La rivista cattolica Nigrizia il 23 dicembre ha pubblicato una retrospettiva storica dei fatti di sangue e violenze etniche che sconvolsero il Burundi nel 1972. La ricostruzione storica fatta da Nigrizia sembra non rispondere ai rigorosi e doverosi canoni di ricerca normalmente adottati dagli storici. Si basa su un rapporto preliminare (non definitivo) della Commissione Verità e Riconciliazione presentato in dicembre al Parlamento burundese, reso privo di tempo dall’attuale giunta militare illegalmente al potere dopo la morte del dittatore e leader del partito estremista CNDD-FDD: Pierre Nkurunziza.

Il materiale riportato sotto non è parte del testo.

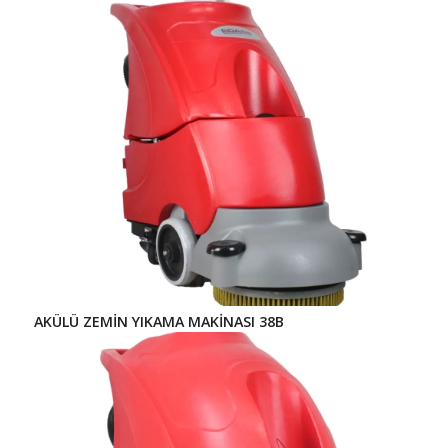
AKÜLÜ ZEMİN YIKAMA MAKİNASI 38B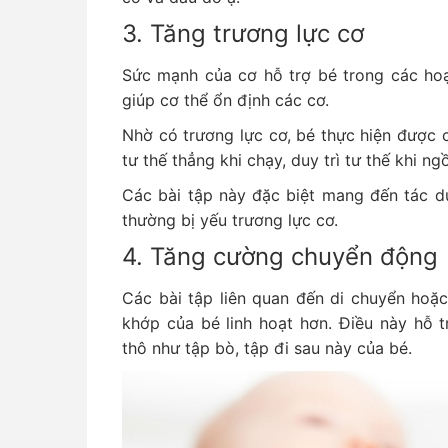
3. Tăng trương lực cơ
Sức mạnh của cơ hỗ trợ bé trong các hoạ
giúp cơ thể ổn định các cơ.
Nhờ có trương lực cơ, bé thực hiện được 
tư thế thẳng khi chạy, duy trì tư thế khi ngồ
Các bài tập này đặc biệt mang đến tác dụ
thường bị yếu trương lực cơ.
4. Tăng cường chuyển động
Các bài tập liên quan đến di chuyển hoặ
khớp của bé linh hoạt hơn. Điều này hỗ 
thô như tập bò, tập đi sau này của bé.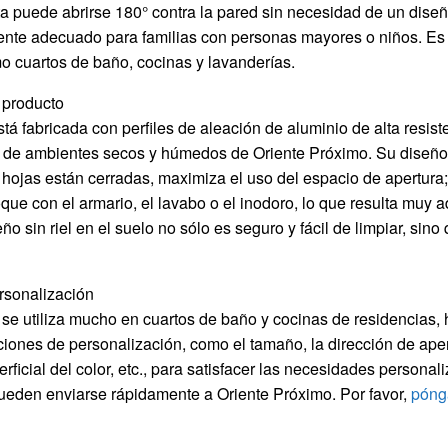
ta puede abrirse 180° contra la pared sin necesidad de un diseñ
ente adecuado para familias con personas mayores o niños. Es
o cuartos de baño, cocinas y lavanderías.
 producto
tá fabricada con perfiles de aleación de aluminio de alta resi
a de ambientes secos y húmedos de Oriente Próximo. Su diseño p
hojas están cerradas, maximiza el uso del espacio de apertura;
oque con el armario, el lavabo o el inodoro, lo que resulta muy 
seño sin riel en el suelo no sólo es seguro y fácil de limpiar, si
rsonalización
se utiliza mucho en cuartos de baño y cocinas de residencias,
iones de personalización, como el tamaño, la dirección de apertu
rficial del color, etc., para satisfacer las necesidades personal
pueden enviarse rápidamente a Oriente Próximo. Por favor,
pónga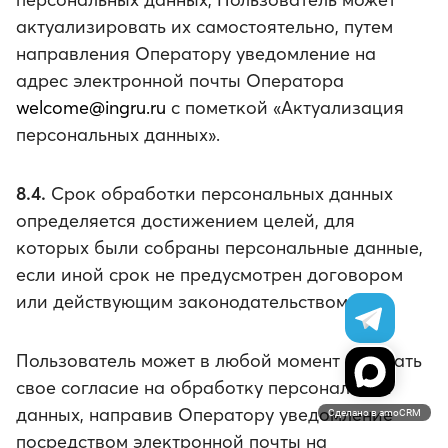
актуализировать их самостоятельно, путем
направления Оператору уведомление на
адрес электронной почты Оператора
welcome@ingru.ru
с пометкой «Актуализация
персональных данных».
8.4.
Срок обработки персональных данных
определяется достижением целей, для
которых были собраны персональные данные,
если иной срок не предусмотрен договором
или действующим законодательством.
Пользователь может в любой момент отозвать
свое согласие на обработку персональных
данных, направив Оператору уведомление
Сделано в amoCRM
посредством электронной почты на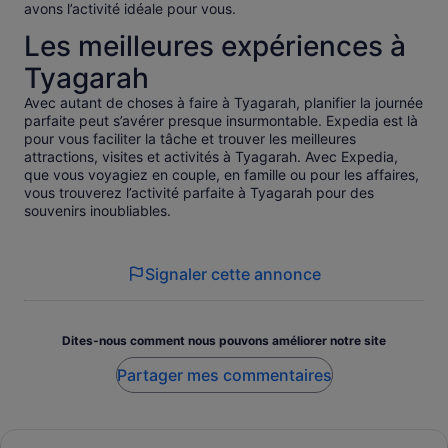
avons l’activité idéale pour vous.
Les meilleures expériences à
Tyagarah
Avec autant de choses à faire à Tyagarah, planifier la journée
parfaite peut s’avérer presque insurmontable. Expedia est là
pour vous faciliter la tâche et trouver les meilleures
attractions, visites et activités à Tyagarah. Avec Expedia,
que vous voyagiez en couple, en famille ou pour les affaires,
vous trouverez l’activité parfaite à Tyagarah pour des
souvenirs inoubliables.
Signaler cette annonce
Dites-nous comment nous pouvons améliorer notre site
Partager mes commentaires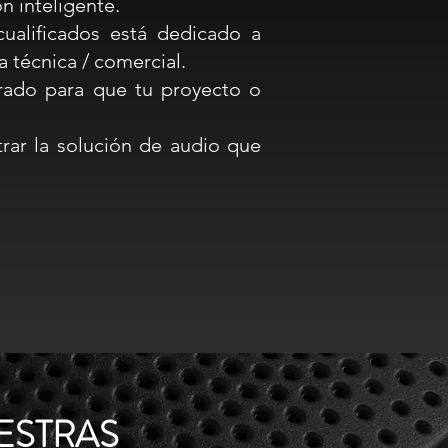
n inteligente.
ualificados está dedicado a
 técnica / comercial.
rado para que tu proyecto o
rar la solución de audio que
ESTRAS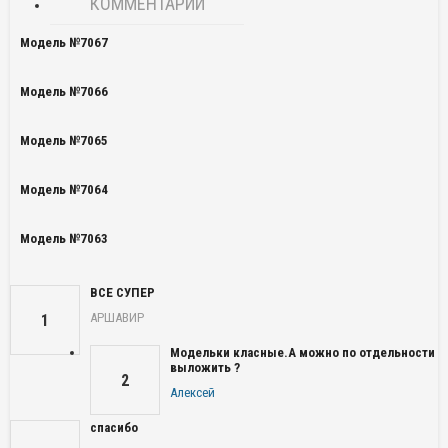
КОММЕНТАРИИ
Модель №7067
Модель №7066
Модель №7065
Модель №7064
Модель №7063
ВСЕ СУПЕР
АРШАВИР
1
Модельки класные.А можно по отдельности
выложить ?
2
Алексей
спасибо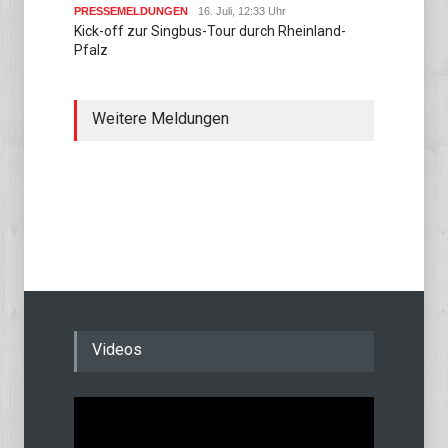
PRESSEMELDUNGEN
16. Juli, 12:33 Uhr
Kick-off zur Singbus-Tour durch Rheinland-
Pfalz
Weitere Meldungen
Videos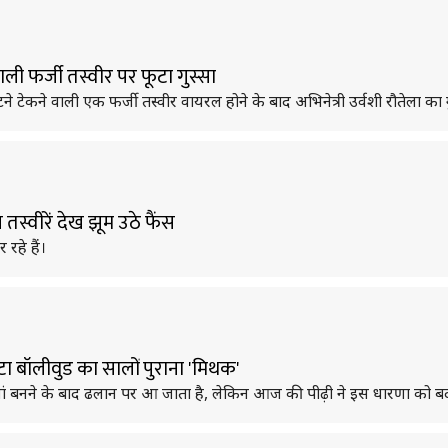
वाली फर्जी तस्वीर पर फूटा गुस्सा
 टेकने वाली एक फर्जी तस्वीर वायरल होने के बाद अभिनेत्री उर्वशी रौतेला का गु
स्वीरें देख झूम उठे फैंस
रहे हैं।
ूटा बॉलीवुड का सालों पुराना 'मिथक'
मां बनने के बाद ढलान पर आ जाता है, लेकिन आज की पीढ़ी ने इस धारणा को ब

Il rapporto, in teoria forte di 900 testimonianze della riesumanza dei resti delle vittime trovati nelle fosse comuni e di migliaia di documenti relativi al periodo, classifica le violenze etniche del 1972 (dove trovarono la morte decine di migliaia di civili hutu e tutsi) come un genocidio degli Hutu pianificato a monte dal Presidente Michel Micombero, appartenente alla minoranza tutsi.

La Commissione Verità e Giustizia fu creata dal defunto dittatore Pierre Nkurunziza nel 2014. Fin dalla sua nascita questa commissione è stata fortemente criticata dall’opposizione democratica, seri e indipendenti storici burundesi, dalla società civile e dalla associazioni in difesa dei diritti umani che identificano nella Commissione uno strumento del regime HutuPower per promuovere una revisione storica del conflitto hutu tutsi.

Un’operazione fatta in supporto al progetto di dominio etnico che prevede di trasformare il Burundi in uno stato mono-etnico abitato solo da Hutu. Per raggiungere questo obiettivo dal 2014 il regime del CNDD-FDD sta attuando massacri di tutsi e li sta progressivamente estromettendo dalla vita economica e politica del paese, costringendoli all’esilio.  Nella Commissione trovano spazio solo storici di comprovata fedeltà politica e ideologica al CNDD-FDD e alla giunta militare di Gitega.

Il rapporto presentato in Parlamento ha sistematicamente escluso tutte le testimonianze di cittadini burundesi di origine tutsi che hanno vissuto o partecipato agli avvenimenti del 1972. I famosi documenti governativi (che comproverebbero un genocidio premeditato degli hutu da parte dei tutsi) sono coperti da segreto di stato che impedisce ad ogni storico e ricercatore indipendente la loro consultazione.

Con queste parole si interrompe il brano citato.